Der Beklagte berücksichtigte die Kinderbetreuungskosten im Einkommensteuerbescheid 2009 vom 22. 9. 2010 nicht mit der Begründung, es habe keine Erwerbstätigkeit der Klägerin vorgelegen.
Hiergegen legten die Kläger Einspruch ein und übersandten den Betreuungsvertrag mit der Schule. Danach entfällt der Beitrag für das zweite Kind, wenn mehrere Kinder der Familie eine Betreuung in Anspruch nehmen. Der Vertragszeitraum endet am 31. 7. 2009 und verlängert sich mangels anderweitiger Entscheidungen der Vertragspartner um ein Jahr. In begründeten Ausnahmefällen ist er vorzeitig mit einer Frist von 6 Wochen zum Ende des darauf folgenden Monats kündbar; es liegt im Ermessen der Schule einer vorzeitigen Vertragsauflösung zuzustimmen.

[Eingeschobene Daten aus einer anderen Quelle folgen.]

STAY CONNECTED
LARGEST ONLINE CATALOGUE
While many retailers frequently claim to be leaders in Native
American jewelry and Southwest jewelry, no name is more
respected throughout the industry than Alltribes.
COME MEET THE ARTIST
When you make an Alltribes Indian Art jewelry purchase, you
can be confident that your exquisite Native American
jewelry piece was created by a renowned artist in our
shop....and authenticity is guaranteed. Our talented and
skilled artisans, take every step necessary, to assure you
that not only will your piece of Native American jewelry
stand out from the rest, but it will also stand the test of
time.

Eine außerordentliche Kündigung ist nur bei einem wichtigen Grund, insbesondere einer schwerwiegenden Vertragsverletzung möglich.
Die Kläger trugen vor, die befristete Beschäftigung der Klägerin sei nach 2008 nicht verlängert worden. Zwingende Voraussetzung für den Antrag auf Arbeitslosengeld I sei, dass man sich dem Arbeitsmarkt für mindestens 15 Wochenstunden zur Verfügung stelle. Sie habe auch regelmäßig bei der Agentur für Arbeit vorgesprochen und eigene Bewerbungsnachweise beigebracht. Dies sei nur möglich gewesen, weil ihr für den jüngsten Sohn „A” ein Betreuungsplatz im Offenen Ganztag der Schule zur Verfügung gestanden habe. Dadurch habe sie ab 1. 10. 2009 zunächst zur Probe und dann auf geringfügiger Beschäftigungsbasis arbeiten können. Ab 2010 habe sie bei dieser Firma einen unbefristeten sozialversicherungspflichtigen Arbeitsvertrag erhalten. Laut Betreuungsvertrag sei eine Beendigung nur zum Schuljahresende möglich. Kurzfristig sei ein neuer Betreuungsplatz aufgrund der Warteliste kaum zu bekommen. Kausal für die Betreuung sei die Erwerbstätigkeit 2008 gewesen; dieser Vertrag sei nicht vor Juli 2009 kündbar gewesen.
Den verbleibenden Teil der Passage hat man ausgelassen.